Required work:
Images are to be left out when the records below are printed word for word.

Records provided:

+ + + + +

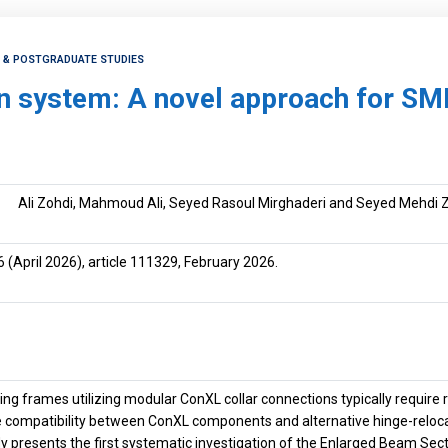
H & POSTGRADUATE STUDIES
n system: A novel approach for SM
Ali Zohdi, Mahmoud Ali, Seyed Rasoul Mirghaderi and Seyed Mehdi 
6
(April 2026), article 111329, February 2026.
ng frames utilizing modular ConXL collar connections typically requir
he compatibility between ConXL components and alternative hinge-reloc
dy presents the first systematic investigation of the Enlarged Beam Se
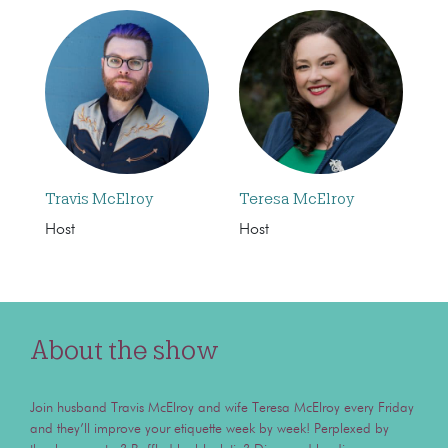
Travis McElroy
Teresa McElroy
Host
Host
About the show
Join husband Travis McElroy and wife Teresa McElroy every Friday
and they’ll improve your etiquette week by week! Perplexed by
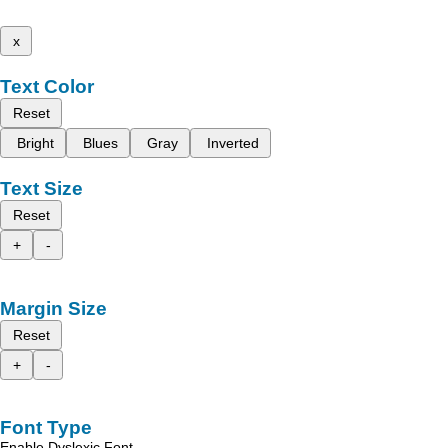
x
Text Color
Reset
Bright
Blues
Gray
Inverted
Text Size
Reset
+
-
Margin Size
Reset
+
-
Font Type
Enable Dyslexic Font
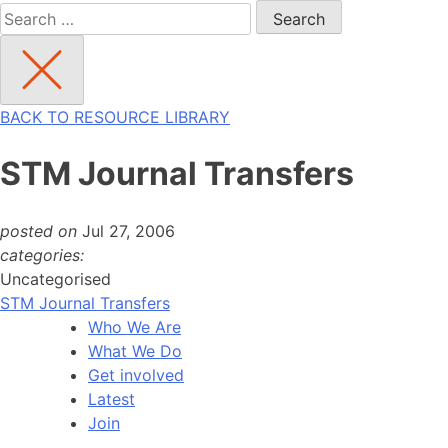
Search
for:
BACK TO RESOURCE LIBRARY
STM Journal Transfers
posted on
Jul 27, 2006
categories:
Uncategorised
STM Journal Transfers
Who We Are
What We Do
Get involved
Latest
Join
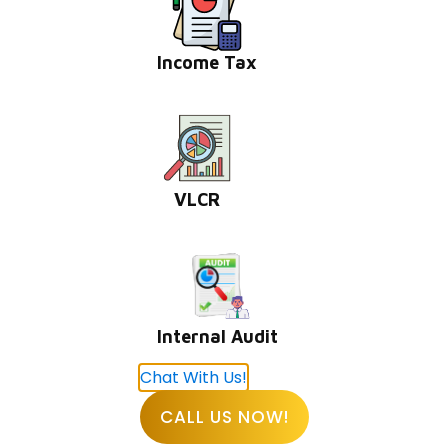
Online Income Tax Payment
Income Tax
Privacy Policy
Our Offices
VLCR
BHUBANESHWAR
DLF Cyber City, Idco Info Park, KIIT University, Office
No : 308&309, Chandaka Industrial Estate, Patia,
Internal Audit
Bhubaneswar, Odisha 751024
Chat With Us!
CALL US NOW!
KOLKATA
1st Floor, 114/1A, Cotton St, Raja Katra, Bara Bazar,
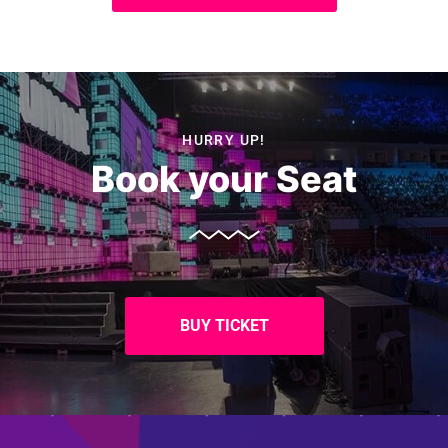
HURRY UP!
Book your Seat
BUY TICKET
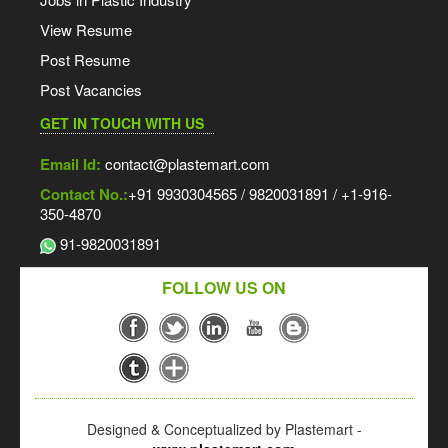
View Resume
Post Resume
Post Vacancies
GET IN TOUCH WITH US
Email Id:
contact@plastemart.com
Contact No.:
+91 9930304565 / 9820031891 / +1-916-
350-4870
91-9820031891
FOLLOW US ON
Designed & Conceptualized by Plastemart -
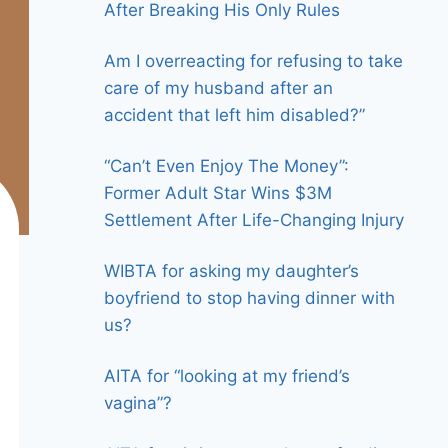
After Breaking His Only Rules
Am I overreacting for refusing to take
care of my husband after an
accident that left him disabled?”
“Can’t Even Enjoy The Money”:
Former Adult Star Wins $3M
Settlement After Life-Changing Injury
WIBTA for asking my daughter’s
boyfriend to stop having dinner with
us?
AITA for “looking at my friend’s
vagina”?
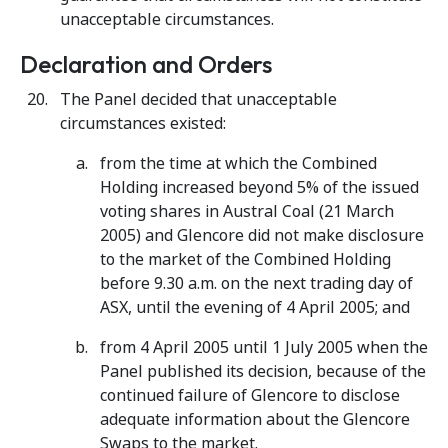
unacceptable circumstances.
Declaration and Orders
The Panel decided that unacceptable
circumstances existed:
from the time at which the Combined
Holding increased beyond 5% of the issued
voting shares in Austral Coal (21 March
2005) and Glencore did not make disclosure
to the market of the Combined Holding
before 9.30 a.m. on the next trading day of
ASX, until the evening of 4 April 2005; and
from 4 April 2005 until 1 July 2005 when the
Panel published its decision, because of the
continued failure of Glencore to disclose
adequate information about the Glencore
Swaps to the market.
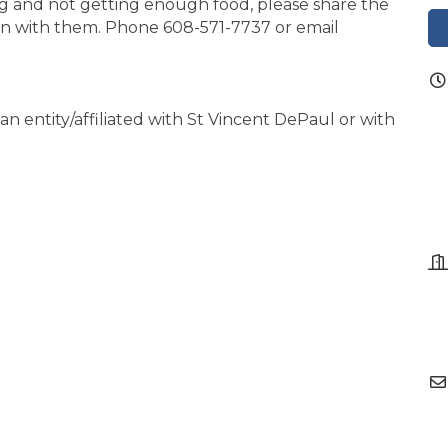
g and not getting enough food, please share the
on with them. Phone 608-571-7737 or email
an entity/affiliated with St Vincent DePaul or with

+ + + + +

Expected answer:
H & POSTGRADUATE STUDIES
n system: A novel approach for SM
Ali Zohdi, Mahmoud Ali, Seyed Rasoul Mirghaderi and Seyed Mehdi 
6
(April 2026), article 111329, February 2026.
ng frames utilizing modular ConXL collar connections typically requir
he compatibility between ConXL components and alternative hinge-reloc
dy presents the first systematic investigation of the Enlarged Beam Se
Travis McElroy
Teresa McElroy
Host
Host
About the show
Join husband Travis McElroy and wife Teresa McElroy every Friday
and they’ll improve your etiquette week by week! Perplexed by
x
Text Color
Reset
Bright
Blues
Gray
Inverted
Text Size
Reset
+
-
Margin Size
Reset
+
-
Font Type
Enable Dyslexic Font
Search
for:
BACK TO RESOURCE LIBRARY
STM Journal Transfers
posted on
Jul 27, 2006
categories:
Uncategorised
STM Journal Transfers
Who We Are
What We Do
Get involved
Latest
Join
Online Income Tax Payment
Income Tax
Privacy Policy
Our Offices
VLCR
BHUBANESHWAR
DLF Cyber City, Idco Info Park, KIIT University, Office
No : 308&309, Chandaka Industrial Estate, Patia,
Internal Audit
Bhubaneswar, Odisha 751024
Chat With Us!
CALL US NOW!
KOLKATA
1st Floor, 114/1A, Cotton St, Raja Katra, Bara Bazar,
HURRY UP!
Book your Seat
BUY TICKET
View Resume
Post Resume
Post Vacancies
GET IN TOUCH WITH US
Email Id:
contact@plastemart.com
Contact No.:
+91 9930304565 / 9820031891 / +1-916-
350-4870
91-9820031891
FOLLOW US ON
Designed & Conceptualized by Plastemart -
After Breaking His Only Rules
Am I overreacting for refusing to take
care of my husband after an
accident that left him disabled?”
“Can’t Even Enjoy The Money”:
Former Adult Star Wins $3M
Settlement After Life-Changing Injury
WIBTA for asking my daughter’s
boyfriend to stop having dinner with
us?
AITA for “looking at my friend’s
vagina”?
unacceptable circumstances.
Declaration and Orders
The Panel decided that unacceptable
circumstances existed:
from the time at which the Combined
Holding increased beyond 5% of the issued
voting shares in Austral Coal (21 March
2005) and Glencore did not make disclosure
to the market of the Combined Holding
before 9.30 a.m. on the next trading day of
ASX, until the evening of 4 April 2005; and
from 4 April 2005 until 1 July 2005 when the
Panel published its decision, because of the
continued failure of Glencore to disclose
adequate information about the Glencore
Swaps to the market.
g and not getting enough food, please share the
on with them. Phone 608-571-7737 or email
an entity/affiliated with St Vincent DePaul or with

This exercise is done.